• [GOAL OF THE EXERCISE]: Leaving out pictures, output exactly the lines below from the one that has "previous (1284, 285)" through the one that has "Identify the click", and nothing else.

• [Dataset excerpts]:

┌────────

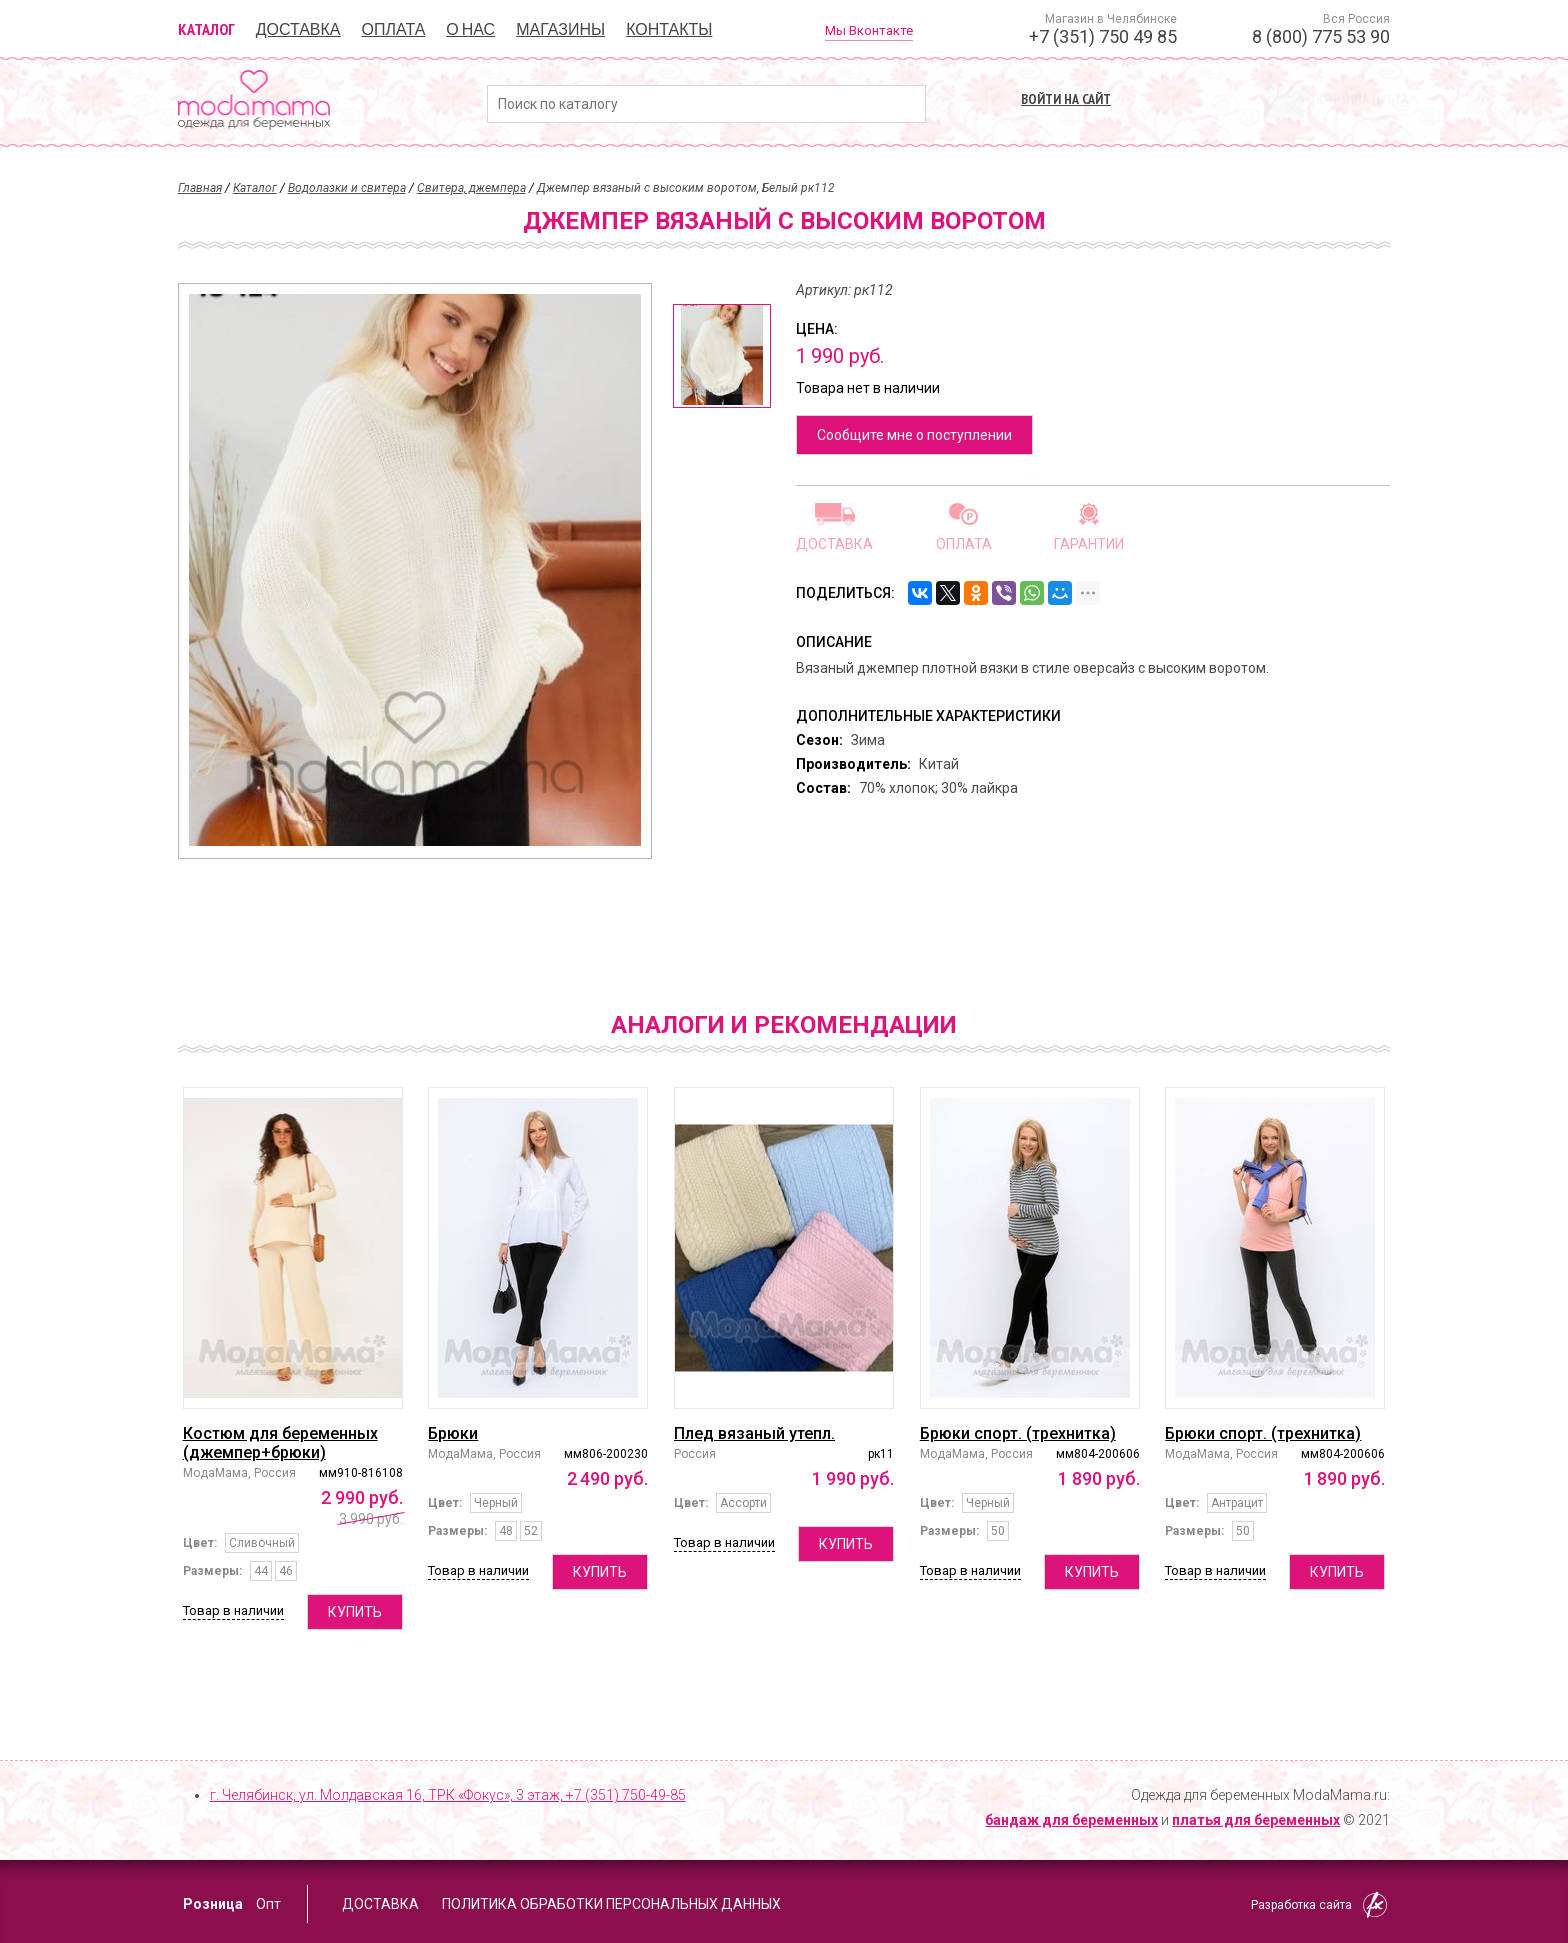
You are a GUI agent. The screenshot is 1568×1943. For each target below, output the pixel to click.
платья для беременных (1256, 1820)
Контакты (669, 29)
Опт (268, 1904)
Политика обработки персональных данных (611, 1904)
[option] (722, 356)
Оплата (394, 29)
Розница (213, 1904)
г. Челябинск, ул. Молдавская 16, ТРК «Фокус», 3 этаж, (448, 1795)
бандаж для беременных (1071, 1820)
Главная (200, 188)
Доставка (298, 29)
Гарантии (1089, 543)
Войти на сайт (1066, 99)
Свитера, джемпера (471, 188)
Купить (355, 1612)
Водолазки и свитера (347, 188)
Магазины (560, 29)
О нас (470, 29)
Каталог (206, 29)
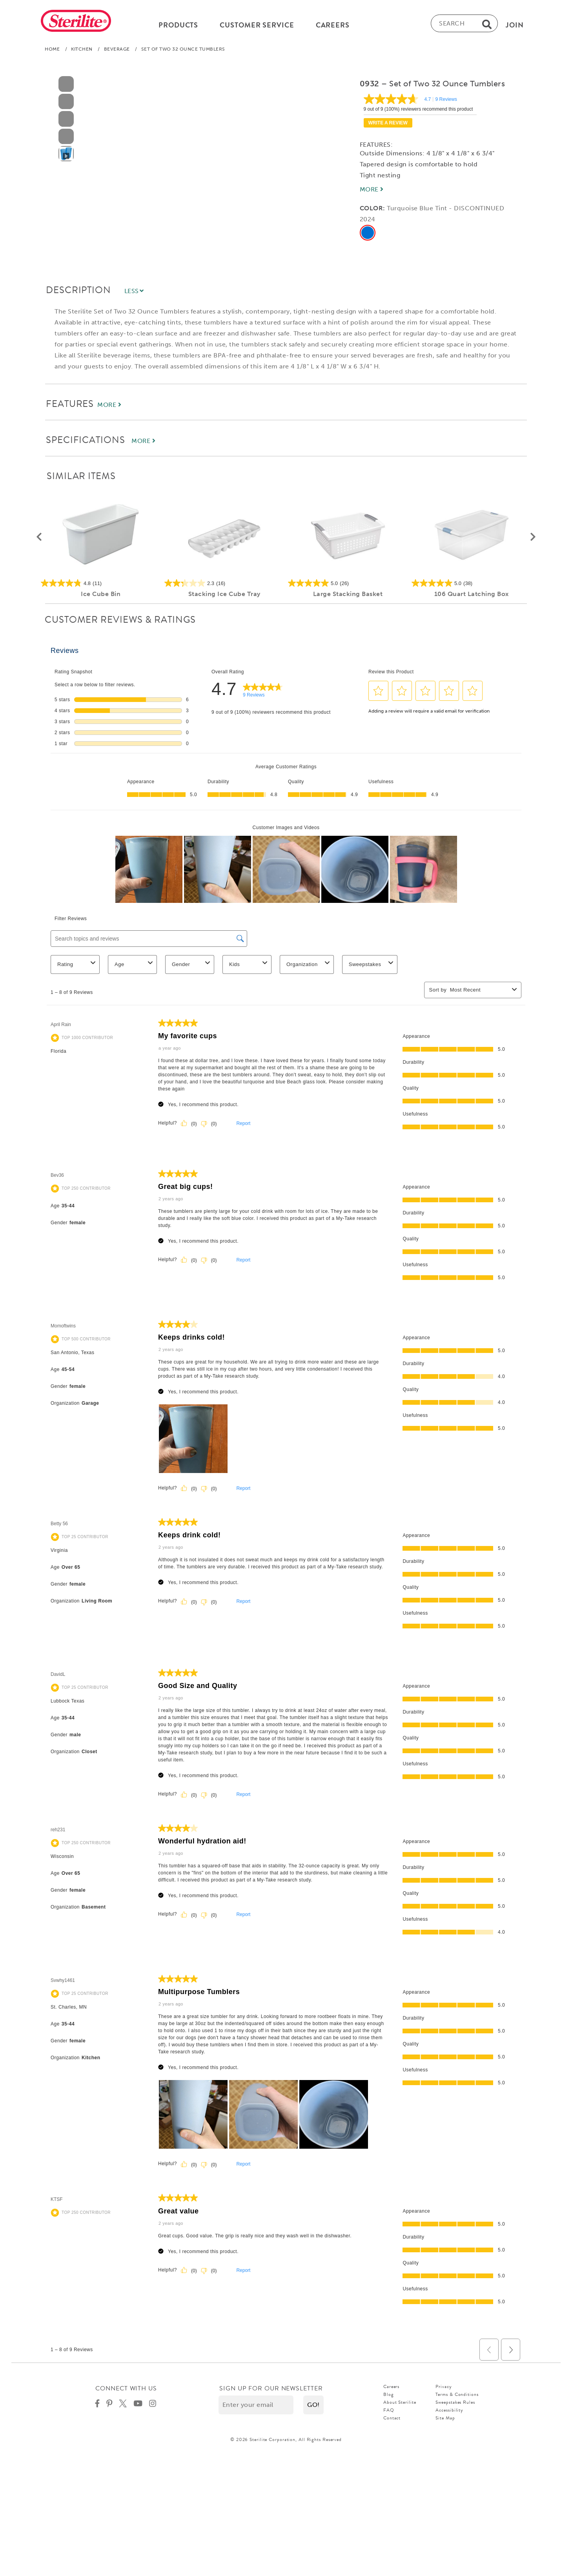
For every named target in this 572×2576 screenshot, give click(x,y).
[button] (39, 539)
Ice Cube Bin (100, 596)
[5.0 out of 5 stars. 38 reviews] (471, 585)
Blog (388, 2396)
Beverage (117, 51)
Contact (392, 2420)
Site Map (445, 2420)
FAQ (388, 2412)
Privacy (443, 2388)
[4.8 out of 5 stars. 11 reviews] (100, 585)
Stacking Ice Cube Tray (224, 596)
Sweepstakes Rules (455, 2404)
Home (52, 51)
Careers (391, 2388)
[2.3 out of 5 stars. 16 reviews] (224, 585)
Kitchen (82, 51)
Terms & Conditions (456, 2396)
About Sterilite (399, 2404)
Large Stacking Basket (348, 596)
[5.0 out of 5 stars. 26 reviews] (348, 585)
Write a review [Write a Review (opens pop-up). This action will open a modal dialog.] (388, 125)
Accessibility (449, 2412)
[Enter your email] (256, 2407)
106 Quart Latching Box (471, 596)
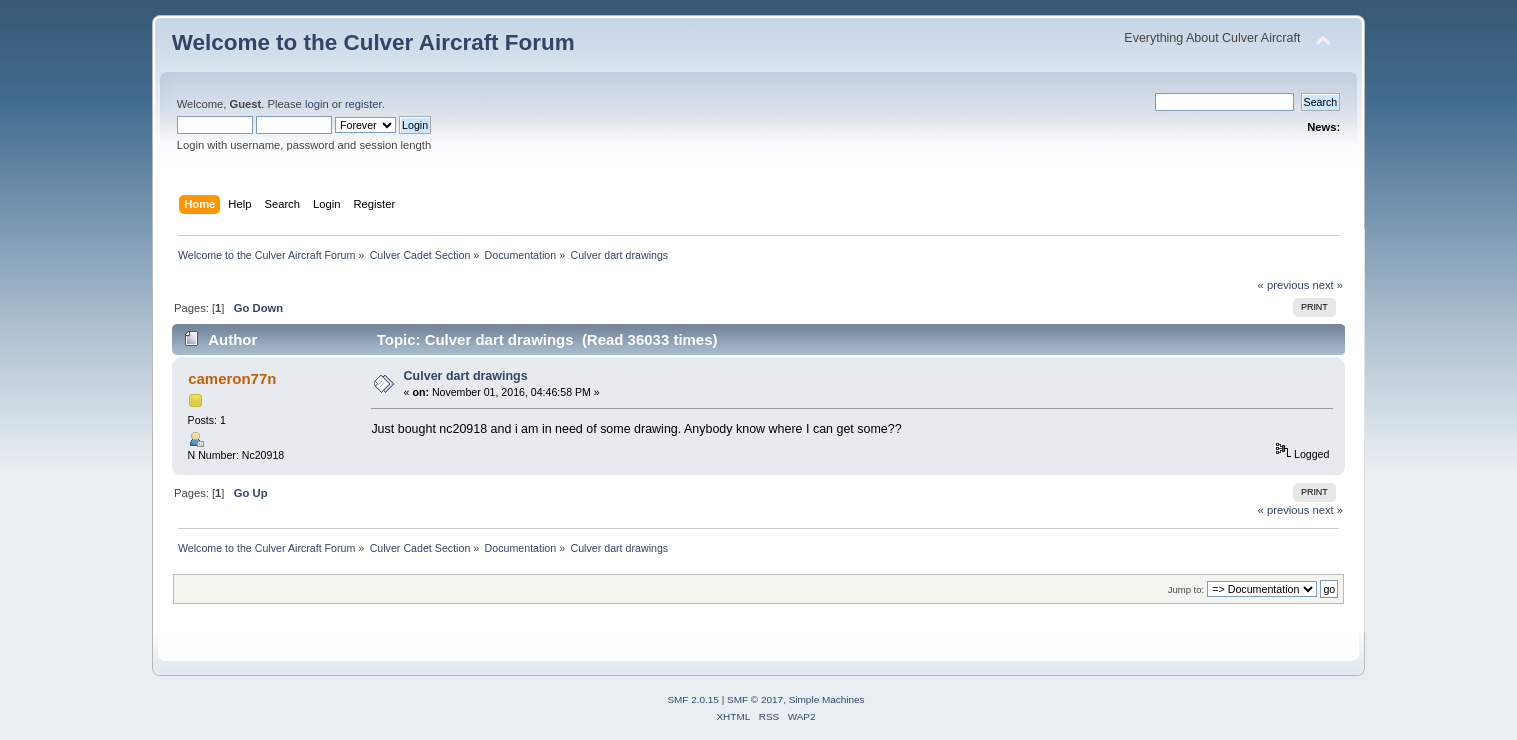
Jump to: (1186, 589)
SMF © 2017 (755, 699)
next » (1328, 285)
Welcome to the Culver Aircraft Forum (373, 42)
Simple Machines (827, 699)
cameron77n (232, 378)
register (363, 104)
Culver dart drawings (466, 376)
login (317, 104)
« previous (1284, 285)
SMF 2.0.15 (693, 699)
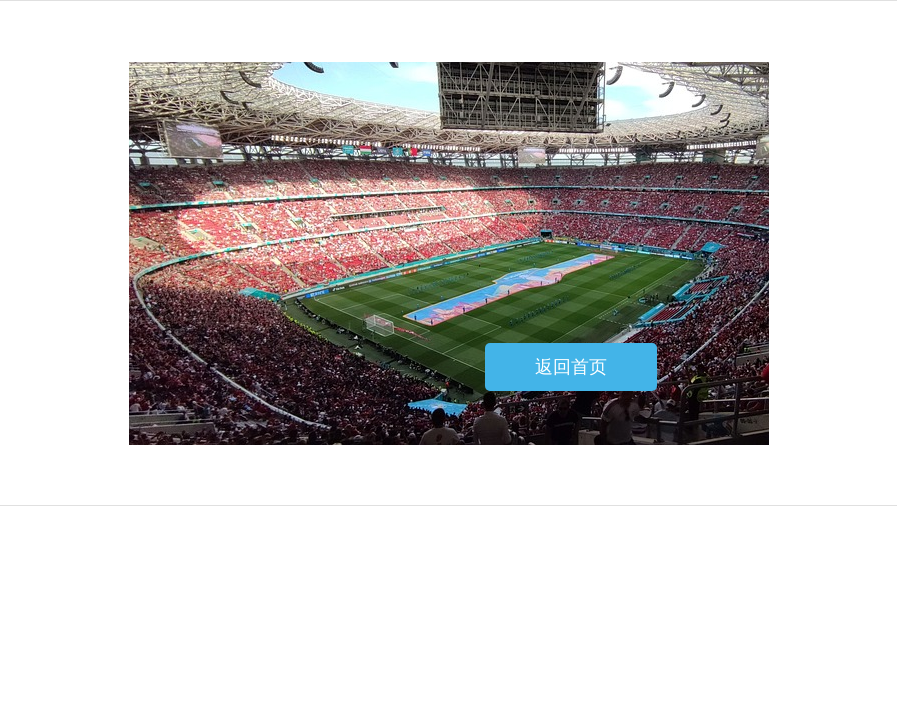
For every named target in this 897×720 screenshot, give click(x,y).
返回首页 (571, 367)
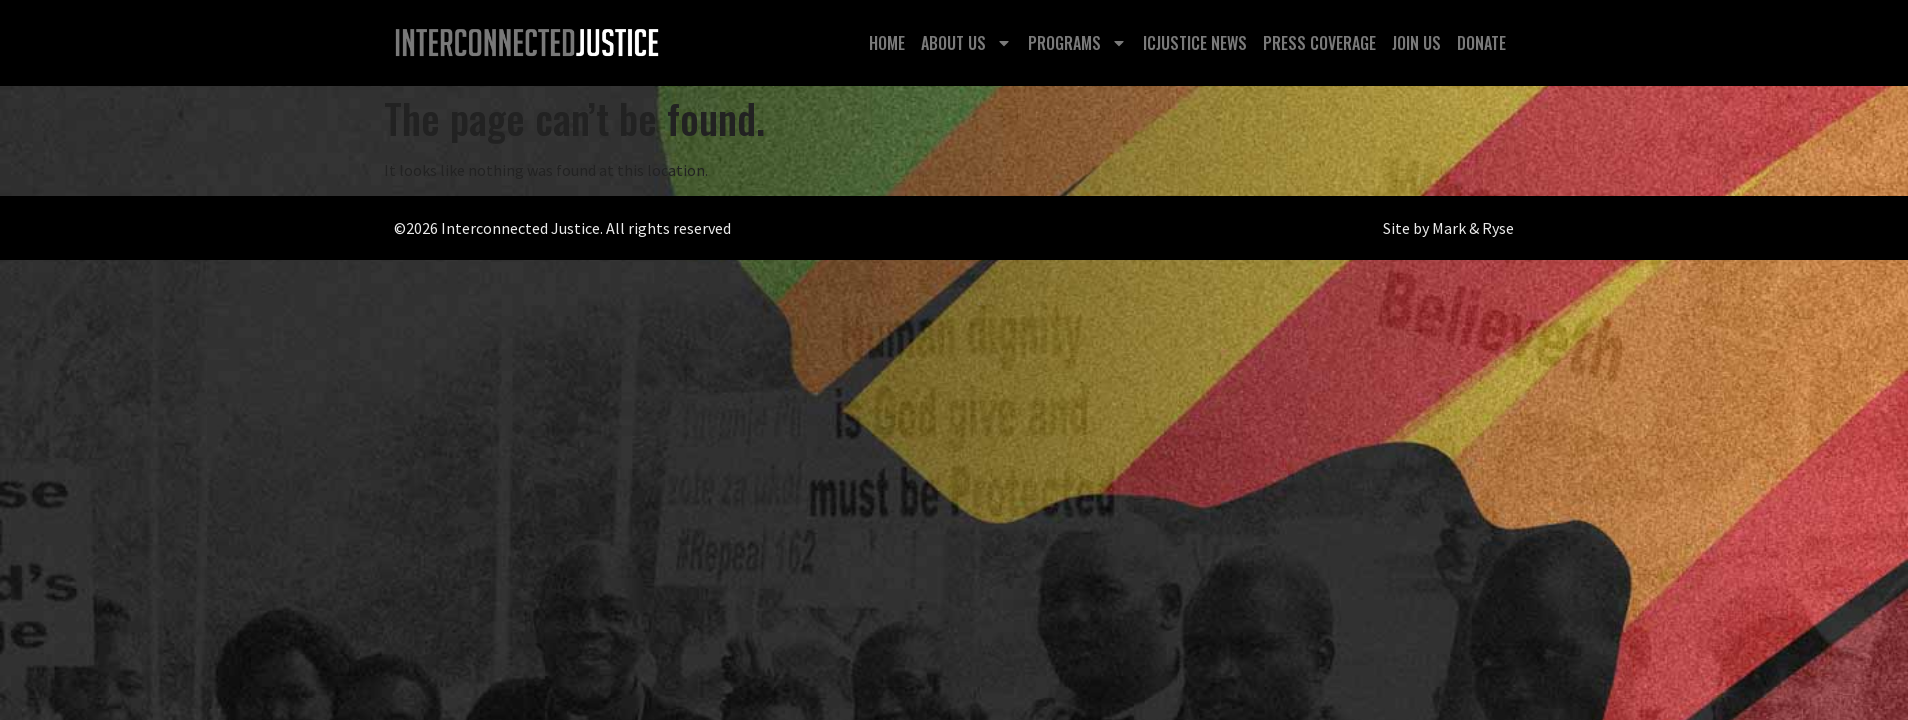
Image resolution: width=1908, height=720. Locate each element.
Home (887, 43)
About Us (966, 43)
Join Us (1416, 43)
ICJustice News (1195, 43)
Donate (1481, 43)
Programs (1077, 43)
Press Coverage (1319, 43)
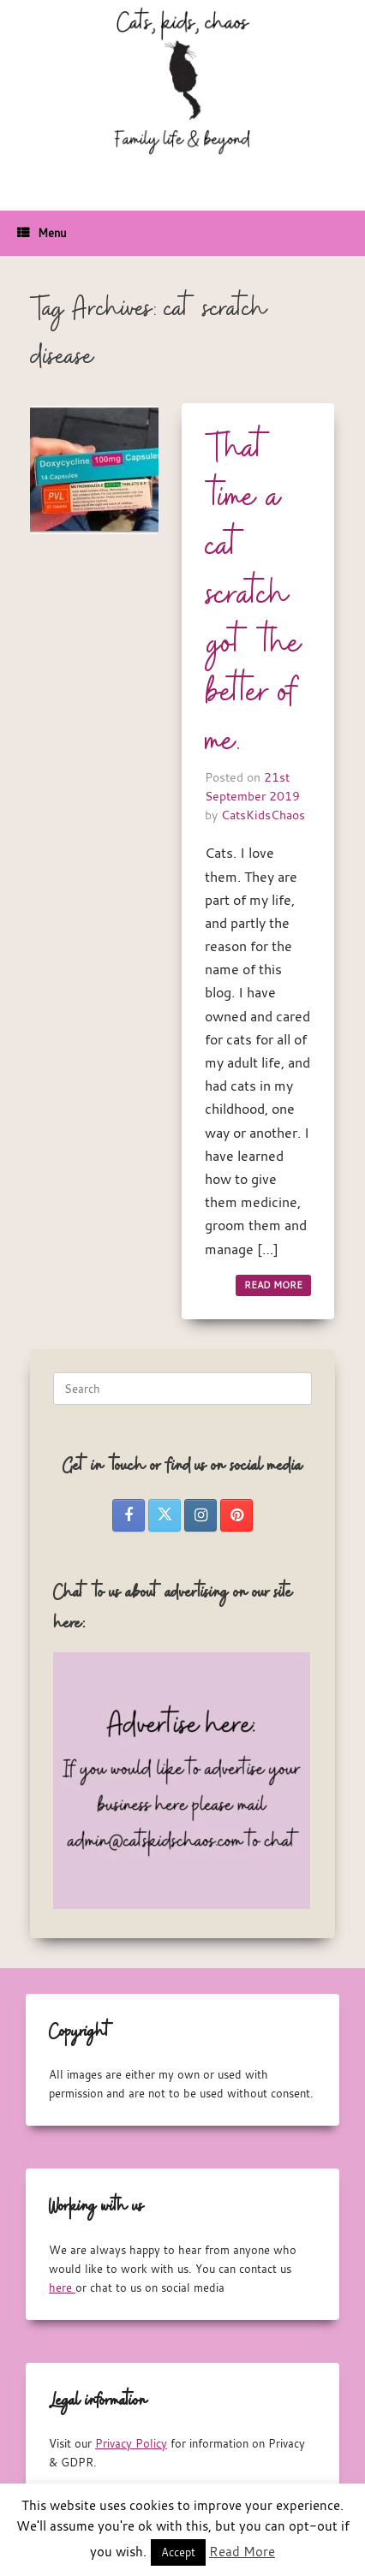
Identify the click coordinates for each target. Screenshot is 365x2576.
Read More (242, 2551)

└────────

• [COMPLETED EXERCISE]:
« previous (1284, 285)
SMF 2.0.15 (693, 699)
For every named target in this 897×720 screenshot, give click(x,y).
返回首页 (571, 367)
Image resolution: width=1908, height=720. Locate each element.
Home (887, 43)
About Us (966, 43)
Join Us (1416, 43)
ICJustice News (1195, 43)
Donate (1481, 43)
Programs (1077, 43)
Press Coverage (1319, 43)
Identify the click coordinates for each target. Screenshot is 365x2576.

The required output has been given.